Возможно, моя фантазия (потому что это была, разумеется, всего лишь фантазия) разыгралась из-за слов Кристины Россетти, но я вдруг увидела грозди сирени над изгородью, порхающих бабочек-лимонниц и пыльцу в воздухе. Подул ветер – не знаю уж, из какой части света – и всколыхнул молодые листья, так что воздух вспыхнул серебром. В сумерки, пору безвременья, цвета становятся ярче, золото и багрянец вспыхивают за окном, словно удары трепещущего сердца. В этот час мы видим красоту окружающего мира и понимаем, как недолговечна эта красота (я вошла в сад – калитку неосторожно оставили открытой, а вокруг не было ни одного смотрителя), и как обоюдоостра эта недолговечная красота, что вскрывает нам сердце тоской и весельем, но почему так происходит – неизвестно. Передо мной в весенних сумерках лежали заросшие и привольные сады Фернхэма, а по высокой траве были рассыпаны нарциссы и колокольчики, которые и в лучшие-то времена не знали порядка, а теперь и вовсе покачивались под порывами ветра, удерживаемые на месте лишь своими корнями. Окна домов напоминали иллюминаторы в волнах красного кирпича и под переменчивым весенним небом отливали то серебристым, то лимонным. В сумерках люди казались призраками – не то здесь, не то померещилось: кто-то лежал в гамаке, а кто-то пробежал по траве (и никто не сделал ему замечания). Чья-то согбенная тень, внушительная, но смиренная, выглянула на веранду, чтобы глотнуть воздуха и посмотреть на сад: выпуклый лоб, поношенное платье, – уж не сама ли это Д. Х.[4]? Стемнело, атмосфера сгустилась – будто сумеречную шаль пронзило то ли звездой, то ли мечом, и в прореху хлынула ужасающая реальность из самого сердца весны. Ведь юность…

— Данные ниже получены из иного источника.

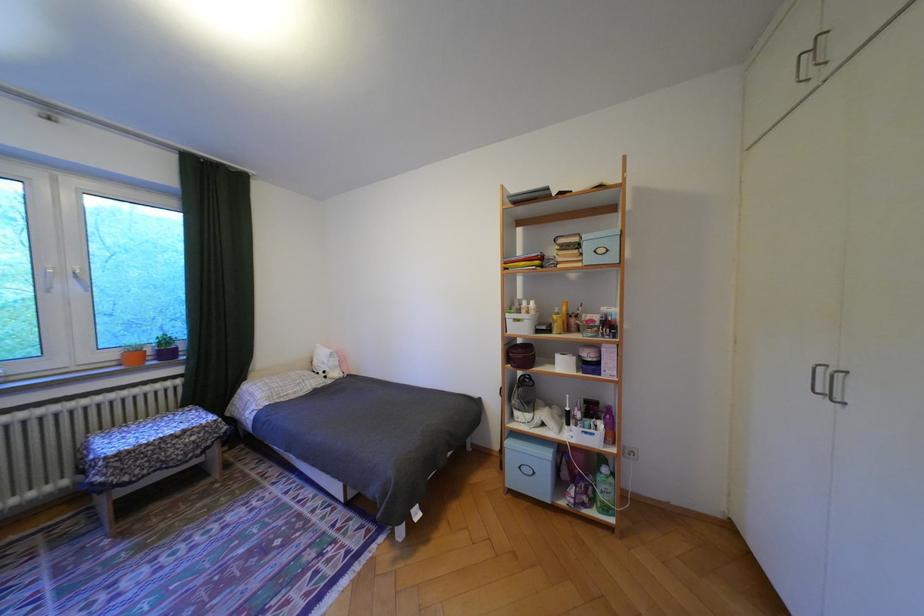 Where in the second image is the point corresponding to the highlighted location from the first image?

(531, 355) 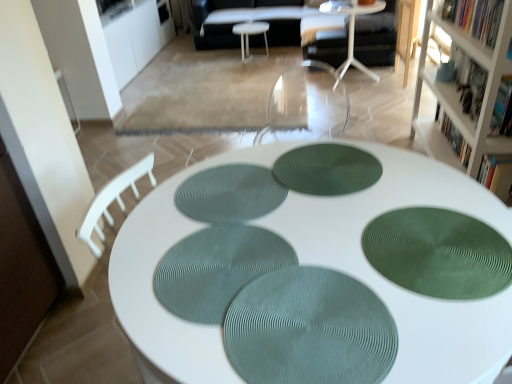 Locate an element on the screen. The width and height of the screenshot is (512, 384). vacant space in teal textured placemat at center, the third mat viewed from the right (from a real-world perspective) is located at coordinates (230, 285). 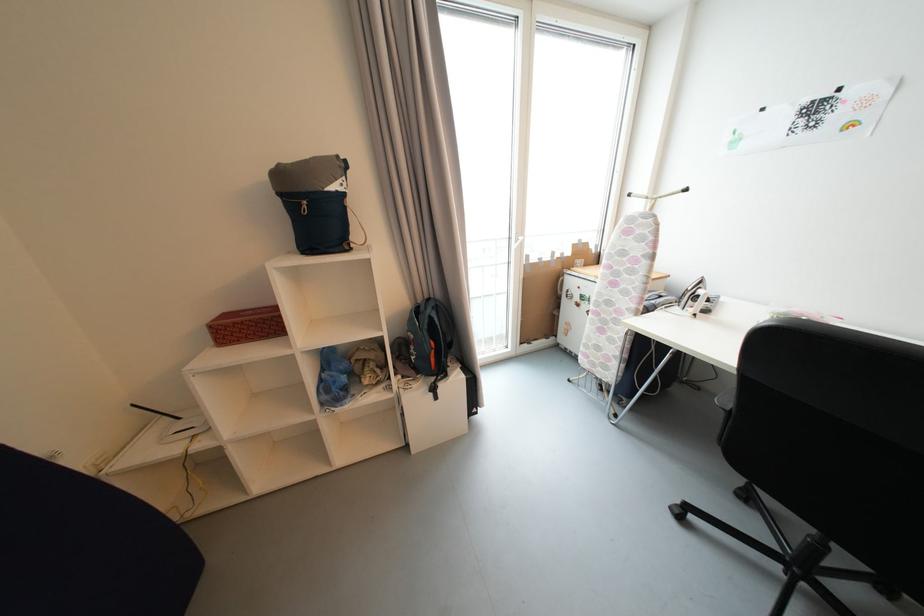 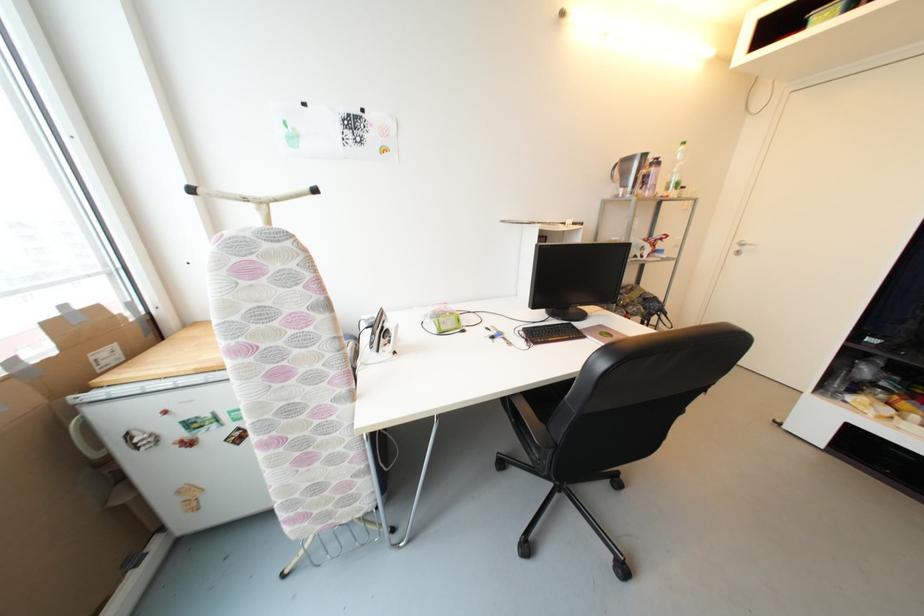 The images are taken continuously from a first-person perspective. In which direction is your viewpoint rotating?

The rotation direction of the camera is right-down. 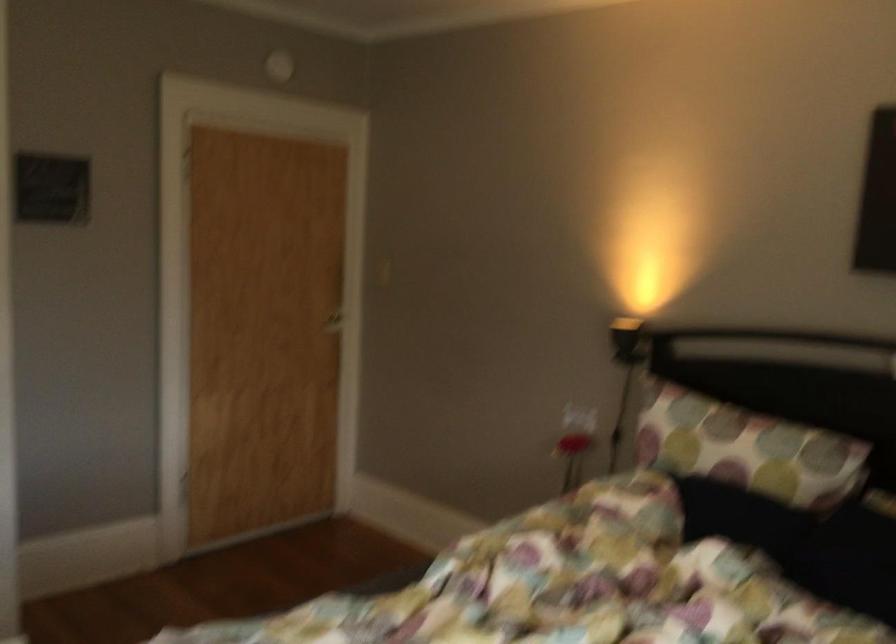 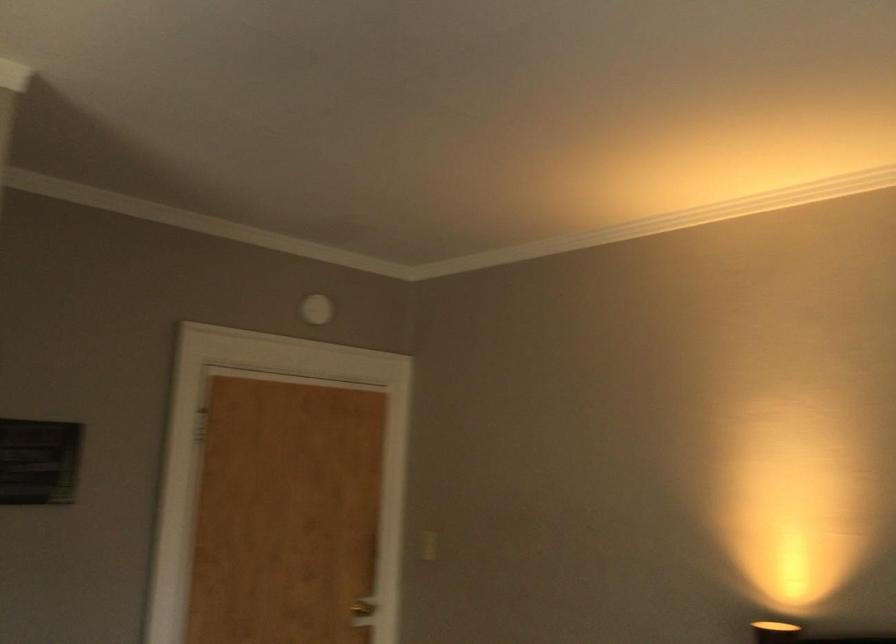 Question: The images are taken continuously from a first-person perspective. In which direction is your viewpoint rotating?

Choices:
 (A) Left
 (B) Right
 (C) Up
 (D) Down

Answer: (C) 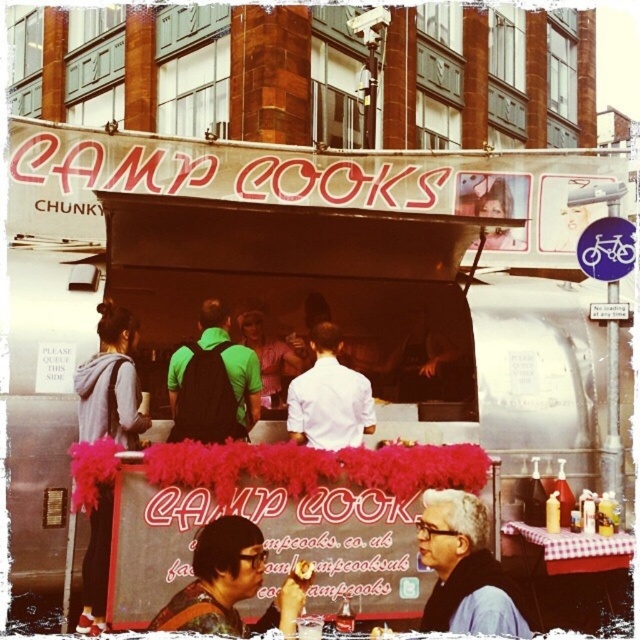 Question: Is white shirt at center above matte green shirt at center?

Choices:
 (A) yes
 (B) no

Answer: (B)

Question: Is matte black shirt at lower center above matte green shirt at center?

Choices:
 (A) no
 (B) yes

Answer: (A)

Question: Which of the following is the farthest from the observer?

Choices:
 (A) white shirt at center
 (B) matte black shirt at lower center

Answer: (A)

Question: In this image, where is gray fabric shirt at center located relative to green matte backpack at center?

Choices:
 (A) above
 (B) below

Answer: (B)

Question: Which point is closer to the camera taking this photo?

Choices:
 (A) (88, 563)
 (B) (305, 564)
 (C) (179, 358)
 (D) (317, 406)

Answer: (B)

Question: Estimate the real-world distances between objects in this image. Which object is closer to the green matte backpack at center?

Choices:
 (A) gray hoodie at left
 (B) gray fabric shirt at center

Answer: (A) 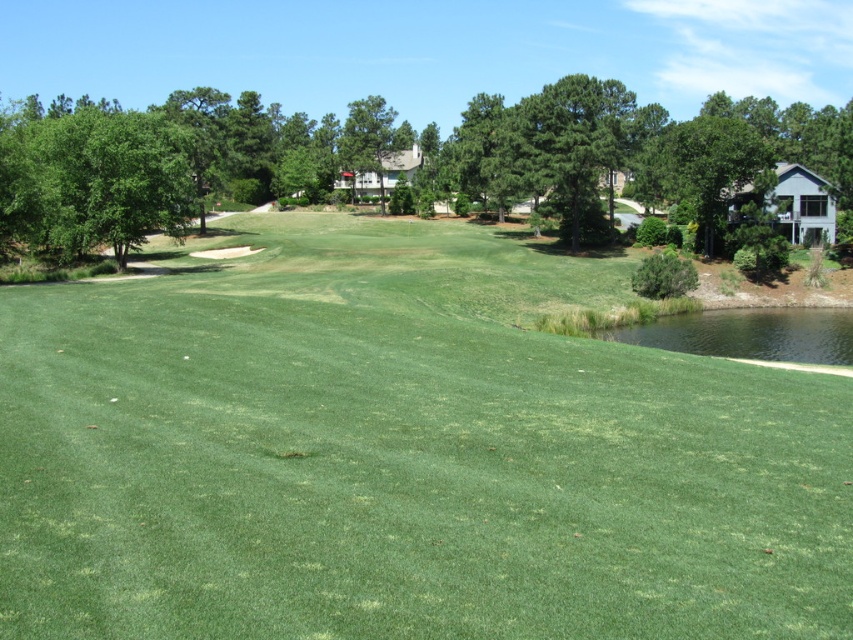 Question: Estimate the real-world distances between objects in this image. Which object is farther from the green leafy tree at upper left?

Choices:
 (A) green grass at center
 (B) green leafy tree at upper center

Answer: (B)

Question: Among these points, which one is nearest to the camera?

Choices:
 (A) (407, 125)
 (B) (213, 116)

Answer: (B)

Question: Can you confirm if green grass at center is wider than green leafy tree at upper center?

Choices:
 (A) yes
 (B) no

Answer: (B)

Question: Where is green grass at center located in relation to green leafy tree at upper center in the image?

Choices:
 (A) below
 (B) above

Answer: (A)

Question: Which point is farther from the camera taking this photo?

А вот и суп. Ужин подают в главном зале. Вместо весны – октябрьский вечер. Всех собрали в большой столовой. Ужин подан, вот и суп. Самый обычный суп. Негде разгуляться фантазии. Сквозь прозрачную жидкость можно было бы разглядеть узор на дне тарелки. Но никакого узора там нет. Затем подают говядину с неизменными спутниками – картофелем и брюссельской капустой. Безыскусная троица навевает воспоминания о говяжьих огузках, грязном рынке, увядшей зелени, попытках сбить цену и женщинах с авоськами утром понедельника. К чему жаловаться на хлеб насущный, если его хватает, а у шахтеров наверняка и того нет. Далее подали чернослив с кремом. И если кому и вздумается пожаловаться, что чернослив, пусть даже и смягченный кремом, – немилосердный овощ (язык не поворачивается назвать его фруктом), жилистый, точно сердце скряги, а сок его – как кровь этого скряги, который восемьдесят лет отказывал себе в вине и тепле, и все же не подал нищему ни гроша, – пусть недовольный вспомнит, что все же есть люди, чьего милосердия хватает хотя бы на чернослив. Настала очередь сыра и печенья, и кувшин с водой пошел по кругу, поскольку печенья по природе своей сухие, а эти печенья были верны своим принципам. Вот и всё. Ужин подошел к концу.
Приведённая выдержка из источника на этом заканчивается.